• _EXERCISE INSTRUCTIONS_
Set the records down again in full, exactly as they are, apart from the images.

• _RECORDS PROVIDED_
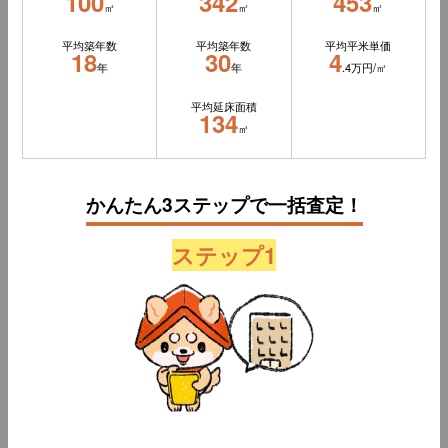
100
342
453
㎡
㎡
㎡
平均築年数
平均築年数
平均平米単価
18
30
4
年
年
.4万円/㎡
平均延床面積
134
㎡
かんたん3ステップで一括査定！
ステップ1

• _RESULT OF THIS EXERCISE_
100
342
453
㎡
㎡
㎡
平均築年数
平均築年数
平均平米単価
18
30
4
年
年
.4万円/㎡
平均延床面積
134
㎡
かんたん3ステップで一括査定！
ステップ1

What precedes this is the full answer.